Меня огорчило полное отсутствие поддержки должностным лицам штата, и мне в том числе. Все мы оказались в очень трудном положении. Демократы и профсоюзы на протяжении многих лет требовали увеличения доходов. И вот я, республиканец, согласился повысить налоги — и как они к этому отнеслись? Выступили против повышения налогов.
Мое искусство продавать подвело меня. Шесть лет пытаясь заставить жителей штата считаться с проблемами бюджета, я обнаружил, что все настроены против меня. Когда стало очевидно, что мы проиграем, я даже испробовал тактику устрашения. Я представил апокалиптический «альтернативный бюджет», демонстрируя избирателям, что если они отклонят наши предложения, разверзнется преисподняя. В предостережении упоминались освобождение пятидесяти тысяч заключенных, увольнение тысяч учителей и других госслужащих, вынужденная продажа таких исторических достопримечательностей штата, как тюрьма Сан-Квентин и мемориальный Колизей в Лос-Анджелесе.
Но все равно мы проиграли.
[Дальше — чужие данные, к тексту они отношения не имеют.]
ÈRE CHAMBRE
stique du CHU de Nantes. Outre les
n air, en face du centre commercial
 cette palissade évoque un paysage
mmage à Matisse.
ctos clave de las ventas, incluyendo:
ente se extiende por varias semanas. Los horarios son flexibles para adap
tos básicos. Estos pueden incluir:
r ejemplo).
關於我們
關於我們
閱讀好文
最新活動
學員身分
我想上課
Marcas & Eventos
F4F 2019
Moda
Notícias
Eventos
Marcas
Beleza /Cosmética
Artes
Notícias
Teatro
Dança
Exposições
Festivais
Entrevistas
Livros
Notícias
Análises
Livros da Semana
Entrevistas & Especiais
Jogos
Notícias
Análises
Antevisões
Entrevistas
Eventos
Избиратели отвергли все ключевые предложения, и законодателям пришлось снова на несколько месяцев взяться за калькуляторы и продолжить работу над бюджетом на 2008–2009 финансовый год. К сожалению, мои апокалиптические прогнозы по большей части сбылись. В июне мне пришлось объявить о сокращении расходной части на 24 миллиарда долларов. Были уволены тысячи учителей и других госслужащих. Штат вынужден был выпустить долговых расписок на 2,6 миллиарда долларов, чтобы дать людям возможность платить по счетам, поскольку мы опять столкнулись с нехваткой наличности. (Правда, продавать Колизей и Сан-Квентин нам все-таки не пришлось.)
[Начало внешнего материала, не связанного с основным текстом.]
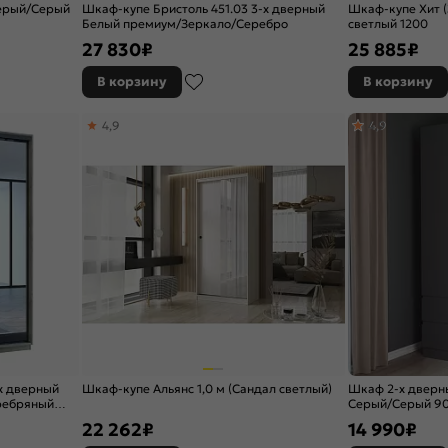
ерый/Серый
Шкаф-купе Бристоль 451.03 3-х дверный
Шкаф-купе Хит (
Белый премиум/Зеркало/Серебро
светлый 1200
27 830
₽
25 885
₽
В корзину
В корзину
4,9
4,9
х дверный
Шкаф-купе Альянс 1,0 м (Сандал светлый)
Шкаф 2-х дверн
ребряный
Cерый/Cерый 90
22 262
₽
14 990
₽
В нашей семье это лето стало порой невосполнимых утрат. Юнис и Сардж, как обычно, отправились отдыхать в Хайянис-Порт, даже несмотря на то, что оба были уже старые и немощные: Сарджу исполнилось девяносто три года, а Юнис — восемьдесят семь. У Сарджа так стремительно прогрессировла болезнь Альцгеймера, что он уже никого не узнавал, даже свою жену. Они провели в Хайянис-Порте всего две недели, как вдруг 9 августа Юнис пришлось срочно везти в больницу Кейп-Кода. Через два дня она скончалась.
Юнис затронула жизни стольких людей, что скорбь была всеобщей. Семья Кеннеди отслужила заупокойную мессу в той самой церкви, где больше двадцати лет назад венчались мы с Марией. И хотя Сардж присутствовал на траурной службе, Тедди не смог приехать, поскольку у него уже была последняя стадия рака головного мозга. Три недели спустя и он умер в Бостоне.
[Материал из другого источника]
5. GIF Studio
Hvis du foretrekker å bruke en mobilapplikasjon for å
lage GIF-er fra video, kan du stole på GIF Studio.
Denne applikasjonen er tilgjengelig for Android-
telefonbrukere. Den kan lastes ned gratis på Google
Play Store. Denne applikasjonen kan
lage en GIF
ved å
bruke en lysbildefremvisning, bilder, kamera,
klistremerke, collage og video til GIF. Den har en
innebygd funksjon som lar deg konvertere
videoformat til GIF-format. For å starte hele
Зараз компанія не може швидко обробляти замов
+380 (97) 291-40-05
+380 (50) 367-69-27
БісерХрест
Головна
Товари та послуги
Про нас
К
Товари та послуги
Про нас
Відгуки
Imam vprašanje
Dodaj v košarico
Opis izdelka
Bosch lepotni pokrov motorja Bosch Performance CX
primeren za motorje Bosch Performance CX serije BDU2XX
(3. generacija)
Утрата Юнис явилась для меня тяжелым ударом. Она была моим советником и наставником и лучшей в мире тещей. Однако мое горе не шло ни в какое сравнение с горем моей жены. Мне еще никогда не приходилось видеть, чтобы Мария так сильно страдала. Мы с ней вдвоем долго говорили о ее матери, однако на людях о своем горе она смогла рассказать только два месяца спустя, когда выступила на конференции женской организации. Обращаясь к тысячам участниц, собравшихся в «Лонг-Бич арене», Мария сказала: «Когда меня спрашивают, я отвечаю, что все в порядке, я держусь. Однако на самом деле мне плохо. На самом деле смерть матери повергла меня на колени. Мать была моим героем, образцом для подражания, лучшим другом. Я разговаривала с ней каждый без исключения день своей жизни. Став взрослой, я старалась изо всех сил сделать так, чтобы мать мною гордилась».
Осенью я отправился в Данию с миссией, которой, уверен, гордилась бы моя теща. Юнис и Сардж без колебаний перешагивали через любые границы и ломали бюрократические барьеры, когда требовалось сделать что-то важное ради других людей. Именно так Юнис основала Специальные олимпийские игры, а Сардж создал Корпус мира.